Here’s what gets done in the courthouse:
Felonies get wiped under the well-worn carpets (or in legal speak – “dismissed but read into the record”).
Criminals get released MUCH sooner than they should – and return just as quickly.
The district attorney pushes stacks of case folders several feet high off his desk, only to push equally sized piles of new cases onto to his desk.
The defense attorney gets paid – essentially for brokering a Tangier-rug-dealer type transaction. Not much law involved, just bartering with the DA – until they both agree that nobody wants the “messy trouble” of holding a trial.
From the weakly newspaper, it appears that the judges only get involved after a deal had been reached, and then they simply prescribe a sentence – that presumably has already been pre-negotiated.
When was the last time Waupaca County held a criminal trial? If the paper did a story about a criminal trial in all of 2015 – I couldn’t find it. Nor could I find a criminal trial in 2014. The newspaper publishes accounts of “facebook harassment”, so why wouldn’t it publish a story about a felony trial – unless there weren’t any?
I challenge you to attend one of the arraignment sessions at the courthouse, because I found them both eye-opening and nauseating. Defendants arrive without a lawyer and the judge brow-beats them into taking a lawyer. Which lawyer? Well, there just happens to be one out in the hallway. (Hilariously, the judge asked John Snider to basically “fetch” the defense attorney for a defendant, and Snider dutifully jumped out of his seat and went after the best-known defense attorney in the county.)

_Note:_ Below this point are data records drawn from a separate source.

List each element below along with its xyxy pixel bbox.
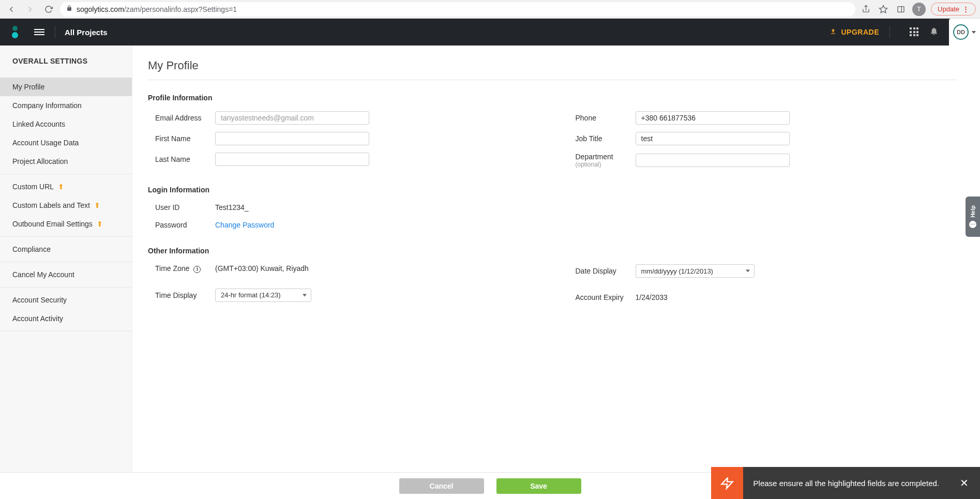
alert-icon <box>711 467 743 472</box>
sidebar-item-custom-labels[interactable]: Custom Labels and Text⬆ <box>0 196 132 215</box>
sidebar-item-account-activity[interactable]: Account Activity <box>0 309 132 328</box>
label-first-name: First Name <box>148 134 215 143</box>
account-expiry-value: 1/24/2033 <box>636 293 668 301</box>
job-title-field[interactable] <box>636 132 790 145</box>
sidebar-item-cancel-account[interactable]: Cancel My Account <box>0 265 132 284</box>
main-content: My Profile Profile Information Email Add… <box>132 46 980 472</box>
label-password: Password <box>148 221 215 229</box>
label-job-title: Job Title <box>568 134 636 143</box>
label-time-zone: Time Zone i <box>148 264 215 273</box>
browser-profile-avatar[interactable]: T <box>912 3 926 16</box>
address-bar[interactable]: sogolytics.com/zam/personalinfo.aspx?Set… <box>60 2 855 17</box>
sidebar: OVERALL SETTINGS My Profile Company Info… <box>0 46 132 472</box>
url-text: sogolytics.com/zam/personalinfo.aspx?Set… <box>77 5 237 13</box>
app-header: All Projects UPGRADE DD <box>0 19 980 46</box>
forward-button[interactable] <box>23 2 37 17</box>
sidebar-item-linked-accounts[interactable]: Linked Accounts <box>0 115 132 133</box>
department-field[interactable] <box>636 154 790 167</box>
email-field[interactable] <box>215 111 369 125</box>
label-email: Email Address <box>148 114 215 122</box>
sidebar-title: OVERALL SETTINGS <box>0 46 132 74</box>
browser-chrome: sogolytics.com/zam/personalinfo.aspx?Set… <box>0 0 980 19</box>
back-button[interactable] <box>4 2 19 17</box>
divider <box>55 26 55 38</box>
label-time-display: Time Display <box>148 291 215 299</box>
divider <box>889 26 890 38</box>
lock-icon <box>66 5 72 13</box>
error-toast: Please ensure all the highlighted fields… <box>711 467 980 472</box>
app-logo[interactable] <box>10 24 20 40</box>
change-password-link[interactable]: Change Password <box>215 221 274 229</box>
sidebar-item-project-allocation[interactable]: Project Allocation <box>0 152 132 171</box>
sidebar-item-outbound-email[interactable]: Outbound Email Settings⬆ <box>0 215 132 233</box>
upgrade-icon: ⬆ <box>94 201 100 209</box>
label-phone: Phone <box>568 114 636 122</box>
reload-button[interactable] <box>41 2 56 17</box>
upgrade-icon: ⬆ <box>97 220 103 228</box>
sidebar-item-custom-url[interactable]: Custom URL⬆ <box>0 177 132 196</box>
sidebar-item-account-usage[interactable]: Account Usage Data <box>0 133 132 152</box>
sidebar-item-account-security[interactable]: Account Security <box>0 291 132 309</box>
time-display-select[interactable]: 24-hr format (14:23) <box>215 289 311 302</box>
user-avatar: DD <box>953 24 969 40</box>
apps-grid-icon[interactable] <box>910 27 919 37</box>
section-other-heading: Other Information <box>148 247 957 255</box>
label-user-id: User ID <box>148 203 215 211</box>
upgrade-icon: ⬆ <box>58 183 64 191</box>
sidebar-item-my-profile[interactable]: My Profile <box>0 78 132 96</box>
star-icon[interactable] <box>877 3 889 16</box>
sidebar-item-company-info[interactable]: Company Information <box>0 96 132 115</box>
time-zone-value: (GMT+03:00) Kuwait, Riyadh <box>215 264 309 273</box>
notifications-icon[interactable] <box>929 26 939 38</box>
chat-icon: ⋯ <box>969 221 976 228</box>
svg-rect-1 <box>898 6 904 12</box>
last-name-field[interactable] <box>215 153 369 166</box>
share-icon[interactable] <box>860 3 872 16</box>
label-department: Department (optional) <box>568 153 636 168</box>
help-tab[interactable]: Help ⋯ <box>966 196 980 237</box>
browser-update-button[interactable]: Update ⋮ <box>931 3 976 16</box>
phone-field[interactable] <box>636 111 790 125</box>
section-login-heading: Login Information <box>148 186 957 194</box>
help-label: Help <box>970 205 976 218</box>
page-title: My Profile <box>148 59 957 80</box>
menu-toggle-icon[interactable] <box>34 29 44 35</box>
section-profile-heading: Profile Information <box>148 94 957 102</box>
upload-icon <box>830 28 837 37</box>
upgrade-button[interactable]: UPGRADE <box>830 28 879 37</box>
sidebar-item-compliance[interactable]: Compliance <box>0 240 132 259</box>
user-id-value: Test1234_ <box>215 203 249 211</box>
label-last-name: Last Name <box>148 155 215 163</box>
date-display-select[interactable]: mm/dd/yyyy (1/12/2013) <box>636 264 755 278</box>
label-account-expiry: Account Expiry <box>568 293 636 301</box>
info-icon[interactable]: i <box>193 266 201 273</box>
user-menu[interactable]: DD <box>949 19 980 46</box>
first-name-field[interactable] <box>215 132 369 145</box>
svg-rect-3 <box>831 33 835 34</box>
chevron-down-icon <box>972 31 976 34</box>
label-date-display: Date Display <box>568 267 636 275</box>
svg-marker-0 <box>880 5 887 12</box>
panel-icon[interactable] <box>895 3 907 16</box>
header-title[interactable]: All Projects <box>65 28 108 37</box>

The defense attorney strides in and asks one thing of his potential client: “Can you pay me $50 a month?” I wish I had $1 for every client who is still paying this guy $50 a month.
A few defendants don’t show up for arraignment and a couple of them call on the phone. They are told they can’t be arraigned over the phone, and then they are arraigned over the phone. The other defendants look at each other and think, “why did I show up?”
At the district attorney’s table, John Snider takes a folder off of one pile that is a foot tall, writes a note inside, and then drops it onto another stack that is almost a foot tall.
As the defendants get processed and leave, there are fewer and fewer of them in the courtroom. I then realize that the judge is puzzled – he has 4 case files remaining on his desk and there are 5 “defendants” sitting in the courtroom – I am #5. He’s puzzled only because he hasn’t had a “visitor” or “observer” at an arraignment in 5 years? 10 years?
What does the average taxpayer (or crime victim) know about the activities inside the courtroom?
My point is, Robert Forseth proudly works for the “$50 a month” guy.
The last thing we need is a revolving door at the courthouse with a “$50 a month guy” on one side and his former minion standing on the other side.